Abaküs Yazılım
3. Hukuk Dairesi
Esas No: 2017/8780
Karar No: 2018/1853
Karar Tarihi: 28.02.2018

Yargıtay 3. Hukuk Dairesi 2017/8780 Esas 2018/1853 Karar Sayılı İlamı

3. Hukuk Dairesi         2017/8780 E.  ,  2018/1853 K.

    "İçtihat Metni"

    MAHKEMESİ :SULH HUKUK MAHKEMESİ

    Taraflar arasındaki kiralananın tahliyesi davasının mahkemece yapılan yargılaması sonucunda, davanın reddine yönelik olarak verilen hükmün, süresi içinde davacı tarafından temyiz edilmesi üzerine; temyiz dilekçesinin kabulüne karar verildikten sonra, dosya içerisindeki kağıtlar okunup gereği düşünüldü:

    Y A R G I T A Y K A R A R I

    Davacı; davalının 01.12.2014 başlangıç tarihli ve bir yıl süreli kira sözleşmesi ile kiracısı olduğunu, süresinde keşide edilen ihtarname ile ihtiyaç nedeniyle kiralananın tahliye edilmesini davalıya bildirmiş olmasına rağmen tahliyenin gerçekleşmediğini, emekli olduğunu ve artık çalışmadığını bu nedenle de ...’a yerleşmek istediğini, ayrıca eşinin hasta olduğunu, göğüs kanseri nedeni ile tedavi gördüğünü, aynı sitede oturan oğluna yakın oturmak ve oğlunun maddi ve manevi desteğinden faydalanmak istediğini belirterek kiralananın tahliyesine karar verilmesini talep etmiştir.
    Davalı; davacının kötüniyetli olduğunu, ihtiyacın ise gerçek ve samimi olmadığını belirterek davanın reddini dilemiştir.
    Mahkemece; ihtiyacın gerçek, samimi ve zorunlu olmadığı belirtilerek davanın reddine karar verilmiş, hüküm davacı tarafından temyiz edilmiştir.
    İhtiyaç iddiasına dayalı davalarda tahliyeye karar verilebilmesi için ihtiyacın gerçek, samimi ve zorunlu olduğunun kanıtlanması gerekir.
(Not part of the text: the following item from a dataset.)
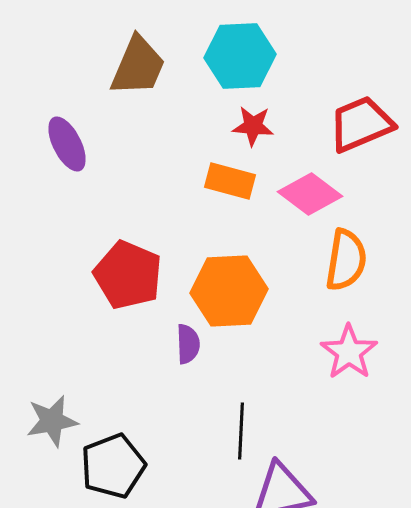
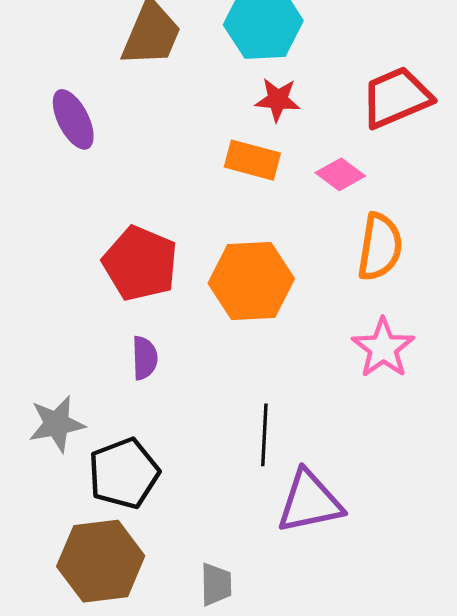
pink diamond: (310, 194) -> (340, 174), size x0.7
purple semicircle: (188, 344) -> (145, 358), moved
Devamlılık arzetmeyen geçici ihtiyaç tahliye nedeni yapılamayacağı gibi henüz doğmamış veya gerçekleşmesi uzun bir süreye bağlı olan ihtiyaç da tahliye sebebi olarak kabul edilemez. Davanın açıldığı tarihte ihtiyaç sebebinin varlığı yeterli olmayıp, bu ihtiyacın yargılama sırasında da devam etmesi gerekir
    Olayımıza gelince; taraflar arasında imzalanan 01.12.2014 başlangıç tarihli ve bir yıl süreli yazılı kira sözleşmesinin varlığı konusunda uyuşmazlık bulunmamaktadır. Davalının 2011 yılından beri dava konusu yeri kullanmakta olduğu da tarafların kabulündedir. Davacı 04.12.2015 tarihinde açmış olduğu dava ile; emekli olduğunu, eşinin sağlık sorunları nedeniyle ...’da tedavi görmek istediklerini ayrıca ...’da dava konusu yer ile aynı sitede oturan oğluna yakın olmak istediğini belirtmiş, davacı tanıkları da davacının konut
    ihtiyacını doğrulamıştır. Her ne kadar Mahkemece davacının halen oturduğu yerin ...’da olduğu, ihtiyacın henüz doğmamış olduğu ayrıca davalının eski kiracı olup taşınmazın iki yıl kadar önce davacı tarafından satın alındığı, daha sonra tarafların bir araya gelerek 01.12.2014 tarihinde kira sözleşmesi düzenledikleri, bu sözleşme düzenlendikten 10 ay sonra ihtiyaç nedenini belirtmeden ihtarname çektikleri, dava aşamasında da eşinin daha önceden konmuş sağlık problemini ihtiyaç olarak ileri sürdüklerinden ihtiyacın gerçek, samimi ve zorunlu olmadığı kanaati ile davanın reddine karar verilmiş ise de; davalının uzun zamandır kiracı olarak kullanmakta olduğu taşınmaz için, yeni malik tarafından kiraya veren sıfatının belirlenmesi veya kira bedelinin güncellenmesi için yeni kira sözleşmesinin imzalanmış olması ihtiyacın samimi olmadığını göstermez. Ayrıca davacının eşinin sağlık problemleri olduğu ve kanser teşhisi ile ...’da ameliyat olduğu dosya içerisindeki belgelerden anlaşılmakta olup, davacının maddi ve manevi desteğinden faydalanmak istediği oğluna yakın oturmak istemesi de ihtiyacın varlığına karine teşkil etmektedir. Bu durumda dosya kapsamındaki tüm delillerden ihtiyacın samimi olduğu anlaşılmakta olup, davanın kabulü ile kiralananın tahliyesine karar verilmesi gerekirken yazılı gerekçe ile davanın reddine karar verilmesi doğru görülmemiş, bozmayı gerektirmiştir.
    SONUÇ: Yukarıda açıklanan esaslar gözönünde tutulmaksızın yazılı şekilde hüküm tesisi isabetsiz, temyiz itirazları bu nedenlerle yerinde olduğundan kabulü ile hükmün HUMK.nun 428.maddesi gereğince davacı yararına BOZULMASINA ve peşin alınan temyiz harcının istek halinde temyiz edene iadesine, 6100 sayılı HMK"nun geçici madde 3 atfıyla 1086 sayılı HUMK"nun 440. maddesi gereğince karar düzeltme yolu kapalı olmak üzere, 28.02.2018 gününde oybirliğiyle karar verildi.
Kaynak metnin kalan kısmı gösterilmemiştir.